Discussion List Archives

[Date Prev][Date Next][Thread Prev][Thread Next][Date Index][Thread Index]

Re: [ddlm-group] THREAD 3: The alphabet of non-delimited strings.


Greetings all,

I appreciate the on going discussions on issues related to character set,
character encoding, quoting conventions.  We at PDB are currently in the process
of working out how we will address these issues in the future so I can
convey our evolving perspective.

First let me address  Herb's  comment about the use of mmCIF syntax by PDB users.
While there has not been widespread adoption of mmCIF relative to the older PDB
format the adoption to date has been hard fought and targets some key pipelines
and developers.   As I am sure Herb will agree, we do not want to do anything
to destabilize progress to date.    Experience to date also should be a lesson
in just how difficult it is to get people to move away from working systems,
no matter what the perceived future benefits.   On the PDB side, science is now
forcing the issue with the old PDB format to the extent that there will certainly
be a change in this area in near term.  To drive future change in the direction
of CIF it is important not to undercut the progress that has been made by those
that have already adopted the current technology.

On to the issues --


Issues 1/2 -  quoting and backward compatibility issues -

Legacy -
On the specific issues under discussion there is little we can do with the
legacy of files that we maintain which will deviate from any new quoting conventions
that are adopted.    I should qualify this by describing that PDB maintains
timestamped snapshots of its archival files and these will contain the historical
quoting conventions.

Moving forward  -

PDB now regenerates all of its current released entries approximately yearly.  This
would provide an opportunity to address any outstanding issues with quoting moving
forward.  We have already taken steps to avoid the quoting ambiguity in atom names
by requiring all atom names containing a single quote (prime) to be quoted.  We have
further removed the double quote character from any preferred atom name in our current
chemical component dictionary.   We would now quote any non-whitespace containing
string with an embedded quote with quotes of a different type (e.g. "abcd'e" or 'abcd"e').
Strings containing mixed quotes are rare and we can in future wrap these with semi-colons.
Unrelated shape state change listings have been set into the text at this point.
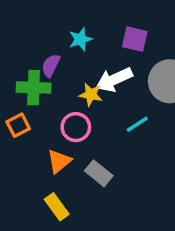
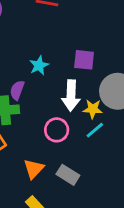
white arrow: (114, 80) -> (71, 96), turned -56
yellow star: (91, 94) -> (93, 109), moved
pink circle: (76, 127) -> (57, 130), moved

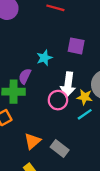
purple square: (84, 60) -> (76, 46), moved
pink circle: (57, 130) -> (58, 100), moved

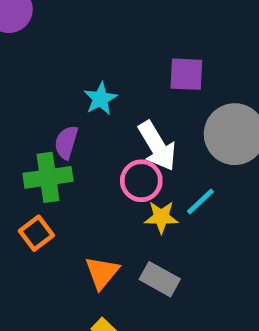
purple square: (76, 46) -> (186, 74), moved
white arrow: (68, 85) -> (157, 146), turned -30
yellow star: (85, 97) -> (161, 217), moved

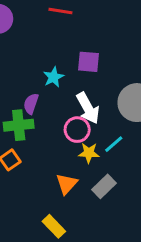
purple square: (186, 74) -> (89, 62), moved
orange triangle: (102, 273) -> (67, 184), moved
gray rectangle: (160, 279) -> (104, 186), moved, turned -75

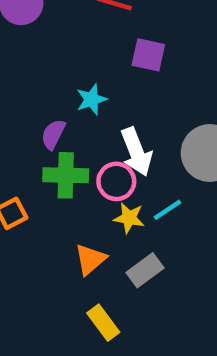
purple square: (89, 62) -> (148, 55), moved
green cross: (19, 125) -> (66, 175), moved
yellow rectangle: (54, 226) -> (103, 323), moved

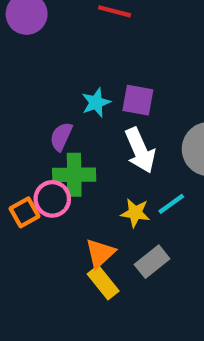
purple square: (148, 55) -> (138, 100), moved
pink circle: (116, 181) -> (52, 199), moved
yellow rectangle: (103, 323) -> (103, 283), moved

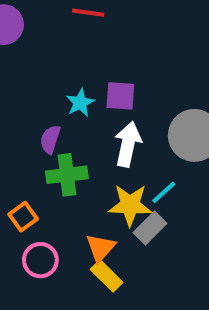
white arrow: (140, 150) -> (128, 144), turned -138
pink circle: (52, 199) -> (40, 260), moved
yellow star: (135, 213) -> (130, 205), size x1.5
gray rectangle: (152, 262) -> (150, 228), moved

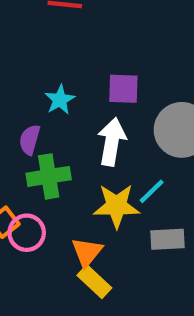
purple square: (120, 96) -> (123, 89), moved
gray rectangle: (150, 228) -> (167, 239), moved, turned 44
pink circle: (40, 260) -> (27, 233), moved

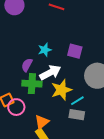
white arrow: (112, 142) -> (50, 73), moved, turned 40
yellow star: (116, 206) -> (61, 90), moved, turned -30
gray rectangle: (167, 239) -> (77, 115), moved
This leaves the cases that Nick has identified containing unquoted strings with embedded
punctuation such as comma, semi-colon and colon.  We can in future quote such strings.

I believe that this address all of the issues that we and Nick have identified with the
PDB data set regarding quoting conventions.

Summary -  Something has to be done to provide support for existing entries but in such a
way as not to ham string future evolution.    I am in favor of tightening the quoting
conventions in existing entries where possible and PDB can/will produce such files in future.

I suggest that a clear identification of syntax (including character encoding) + dictionary
version be built into any new system and that an unqualified default fall back to the
current convention.   In any case in solving this problem lets not create the same
problem for the next group to have to address this issue.

I do not think this falls precisely into the alternatives from the previous discussion.
We are not in a position to abandon our existing archival entries so we will continue
to support old conventions.   We are prepared to comply with the proposed future conventions
as I currently understand these.

Issue 3:  UTF-8  / supporting extended character sets and alternative encodings -

This is a very difficult issue for PDB at present as we have to support a format that is
treated by most as upper case ascii.    For the most part the issue of an extended character
set impact a small number of data items in PDB.  The ones that are impacted are of quite
important.    We are now in the camp of capturing the extending character information, but
in terms of mappings codes in ascii.    We will identify in our data dictionary those
items where we expect to encounter extended character mapping.

This is very much a transitional position, but we are very sensitive to the impact of
changing character encoding on existing applications.   This is further complicated for
us in that we are already effectively supporting UTF-8 for our PDBML files as well as
legacy PDB which is forever bound to ascii.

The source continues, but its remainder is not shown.